Your assignment – For the entries below, the result should be an exact transcription of the lines from the one with "creativity in a" up to and including the one with "same thing which is to imagine.", and only those.
Start of Data supplied
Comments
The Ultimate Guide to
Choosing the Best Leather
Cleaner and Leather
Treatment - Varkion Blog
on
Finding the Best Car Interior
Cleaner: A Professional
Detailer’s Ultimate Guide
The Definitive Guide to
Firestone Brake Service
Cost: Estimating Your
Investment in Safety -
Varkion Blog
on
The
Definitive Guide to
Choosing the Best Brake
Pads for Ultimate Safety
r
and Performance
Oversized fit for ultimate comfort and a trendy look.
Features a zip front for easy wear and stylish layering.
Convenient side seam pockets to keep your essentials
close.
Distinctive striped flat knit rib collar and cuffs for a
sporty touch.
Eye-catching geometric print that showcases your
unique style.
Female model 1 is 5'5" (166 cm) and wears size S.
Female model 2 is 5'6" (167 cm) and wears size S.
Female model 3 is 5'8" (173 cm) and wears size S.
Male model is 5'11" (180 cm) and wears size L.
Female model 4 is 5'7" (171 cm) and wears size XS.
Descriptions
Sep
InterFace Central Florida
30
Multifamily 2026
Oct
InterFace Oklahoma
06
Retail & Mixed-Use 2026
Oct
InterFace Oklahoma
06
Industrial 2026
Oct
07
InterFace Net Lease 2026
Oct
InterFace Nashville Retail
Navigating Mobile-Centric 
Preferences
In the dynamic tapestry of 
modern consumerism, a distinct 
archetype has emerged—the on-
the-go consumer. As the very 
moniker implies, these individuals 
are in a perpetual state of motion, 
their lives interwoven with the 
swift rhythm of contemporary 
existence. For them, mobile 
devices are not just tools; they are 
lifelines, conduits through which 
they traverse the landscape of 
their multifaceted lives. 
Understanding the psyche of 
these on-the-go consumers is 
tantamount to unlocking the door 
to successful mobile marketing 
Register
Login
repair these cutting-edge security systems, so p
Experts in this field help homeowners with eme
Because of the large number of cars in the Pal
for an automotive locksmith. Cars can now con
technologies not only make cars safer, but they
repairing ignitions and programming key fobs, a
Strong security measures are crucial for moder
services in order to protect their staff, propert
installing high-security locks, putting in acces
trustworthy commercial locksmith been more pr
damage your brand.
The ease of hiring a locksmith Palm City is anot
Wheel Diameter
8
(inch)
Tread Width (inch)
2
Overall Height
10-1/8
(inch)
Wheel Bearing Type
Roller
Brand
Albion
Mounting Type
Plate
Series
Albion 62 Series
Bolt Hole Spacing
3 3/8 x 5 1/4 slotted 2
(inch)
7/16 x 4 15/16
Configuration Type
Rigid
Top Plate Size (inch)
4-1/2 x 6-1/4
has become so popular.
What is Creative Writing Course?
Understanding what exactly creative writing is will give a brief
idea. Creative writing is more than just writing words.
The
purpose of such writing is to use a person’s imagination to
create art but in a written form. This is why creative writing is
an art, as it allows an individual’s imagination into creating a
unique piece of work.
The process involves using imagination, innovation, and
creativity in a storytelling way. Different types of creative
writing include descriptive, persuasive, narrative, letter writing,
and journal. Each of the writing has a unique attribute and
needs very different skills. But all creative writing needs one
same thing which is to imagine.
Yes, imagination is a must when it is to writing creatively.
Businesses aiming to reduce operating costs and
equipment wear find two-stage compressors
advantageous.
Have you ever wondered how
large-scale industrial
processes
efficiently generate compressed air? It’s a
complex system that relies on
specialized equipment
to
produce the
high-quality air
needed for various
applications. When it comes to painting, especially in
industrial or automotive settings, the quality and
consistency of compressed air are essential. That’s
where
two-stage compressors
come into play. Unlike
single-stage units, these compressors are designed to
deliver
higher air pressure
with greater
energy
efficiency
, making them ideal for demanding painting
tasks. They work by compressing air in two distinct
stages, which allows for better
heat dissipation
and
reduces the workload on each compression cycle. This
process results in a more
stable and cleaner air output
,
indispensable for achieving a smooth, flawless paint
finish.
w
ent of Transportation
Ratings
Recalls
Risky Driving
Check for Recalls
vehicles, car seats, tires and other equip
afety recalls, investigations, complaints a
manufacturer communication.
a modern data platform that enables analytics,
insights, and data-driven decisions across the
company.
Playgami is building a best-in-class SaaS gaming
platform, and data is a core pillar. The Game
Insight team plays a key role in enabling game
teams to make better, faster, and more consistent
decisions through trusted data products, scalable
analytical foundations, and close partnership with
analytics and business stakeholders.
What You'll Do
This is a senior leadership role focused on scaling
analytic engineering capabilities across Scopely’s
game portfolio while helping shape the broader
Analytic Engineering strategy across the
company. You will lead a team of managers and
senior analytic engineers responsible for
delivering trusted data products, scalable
End of Data supplied
Answer to this task –
creativity in a storytelling way. Different types of creative
writing include descriptive, persuasive, narrative, letter writing,
and journal. Each of the writing has a unique attribute and
needs very different skills. But all creative writing needs one
same thing which is to imagine.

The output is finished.